Mahkememizce, 24/06/2019 tarihli ara karar uyarınca, dosyanın İstanbul Adli Tıp Kurumuna gönderilerek dosya ve tedavi evrakları da incelenerek, (…) TC Kimlik numaralı davacı …’in … tarihinde meydana gelen kaza nedeniyle uğradığı geçici ve kalıcı maluliyet oranının ne olduğunun ve bakıcıya ihtiyaç duyup duymadığının tespit edilerek, bu hususta rapor aldırılmasnıa karar verilmiş olup, 10/12/2019 tarihli ATK 2. İhtisas Dairesi raporunda; “Mevcut belgelere göre; … oğlu, 01/01/1992 doğumlu, …’in 21/04/2009 tarihinde geçirmiş olduğu trafik kazasına bağlı gelişen yaralanmasının 11.10.2008 tarih ve 27021 sayılı Resmi Gazetede yayımlanan Çalışma Gücü ve Meslekte Kazanma Gücü Kaybı Oranı Tespit İşlemleri Yönetmeliği dikkate alındığında; Kas-İskelet sistemi, nondeplase plato kırığı, Tablo 3.33.b’ye göre alt ekstremite özürlülük oranı %5, Tablo 3.2’ye göre; Kişinin Tüm Vücut Engellilik Oranının %3 (yüzdeüç) olduğu, İyileşme (iş göremezlik) süresinin kaza tarihinden itibaren 9 (dokuz) aya kadar uzayabileceği oy birliği ile mütalaa olunur.” görüş ve kanaatine varılmıştır.
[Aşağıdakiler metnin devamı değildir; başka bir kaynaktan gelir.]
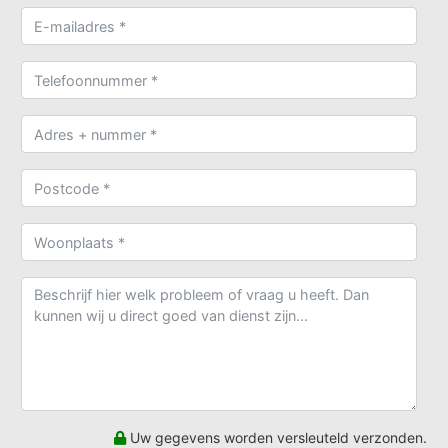
Uw gegevens worden versleuteld verzonden.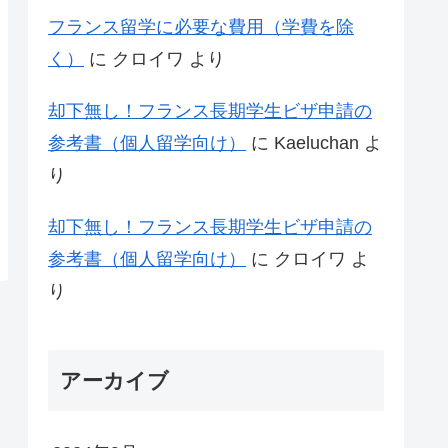
フランス留学に必要な費用（学費を除
く）
に
クロイワ
より
却下無し！フランス長期学生ビザ申請の
参考書（個人留学向け）
に
Kaeluchan
よ
り
却下無し！フランス長期学生ビザ申請の
参考書（個人留学向け）
に
クロイワ
よ
り
アーカイブ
Mahkememizce, 27/02/2020 tarihli ara karar uyarınca, dosya kapsamında bulunan … Eğitim Ve Araştırma Hastanesi Engelli Sağlık Kurulu raporu ile ATK 2. İhtisas Kurulu raporu arasındaki çelişkinin giderilmesi, davacının muayenesinin yapılarak kaza nedeniyle maluliyet oranının geçici işgöremizlik süresinin tespit edilmesi ve bakıma muhtaç olup olmadığının değerlendirilmesi, bakıma muhtaç ise muhtaç olduğu sürenin belirlenmesi konusunda rapor aldırılmasnıa karar verilmiş olup, 01/07/2020 tarihli ATK 2. İhtisas Dairesi raporunda; “Mevcut belgelere göre, … oğlu, 01.01.1992 doğumlu …’in 21.04.2009 tarihinde geçirmiş olduğu trafik kazasına bağlı gelişen yaralanması nedeniyle, 11.10.2008 tarih ve 27021 sayılı Resmi Gazete’de yayımlanan Çalışma Gücü ve Meslekte Kazanma Gücü Kaybı Oranı Tespit İşlemleri Yönetmeliği hükümlerinden yararlanılarak ve mesleği bildirilmemekle Grup1 kabul olunarak: Gr1 XII(33Aa……….10)A % 14 E cetveline göre %10.3 (yüzdeonvirgülüç) oranında meslekte kazanma gücünden kaybetmiş sayılacağı, iyileşme (işgöremezlik) süresinin olay tarihinden itibaren 9 (dokuz) aya kadar uzayabileceği aynı yönetmelik 15. Maddesi çerçevesinde başka birisinin sürekli bakımına muhtaç durumda olmadığı oy birliği ile mütalaa olunur.” görüş ve kanaatine varılmıştır.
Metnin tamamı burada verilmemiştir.